**EXERCISE REQUIREMENTS**
Since only the written part is wanted, repeat the records exactly and omit the pictures.

**DATA**
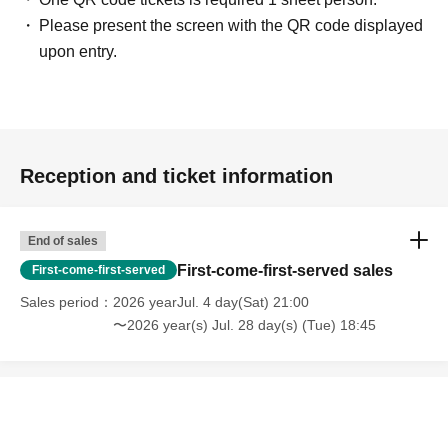
Please present the screen with the QR code displayed
upon entry.
Reception and ticket information
End of sales
First-come-first-served sales
First-come-first-served
Sales period
2026 yearJul. 4 day(Sat) 21:00
〜2026 year(s) Jul. 28 day(s) (Tue) 18:45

**RESULT OF THE TASK**
Please present the screen with the QR code displayed
upon entry.
Reception and ticket information
End of sales
First-come-first-served sales
First-come-first-served
Sales period
2026 yearJul. 4 day(Sat) 21:00
〜2026 year(s) Jul. 28 day(s) (Tue) 18:45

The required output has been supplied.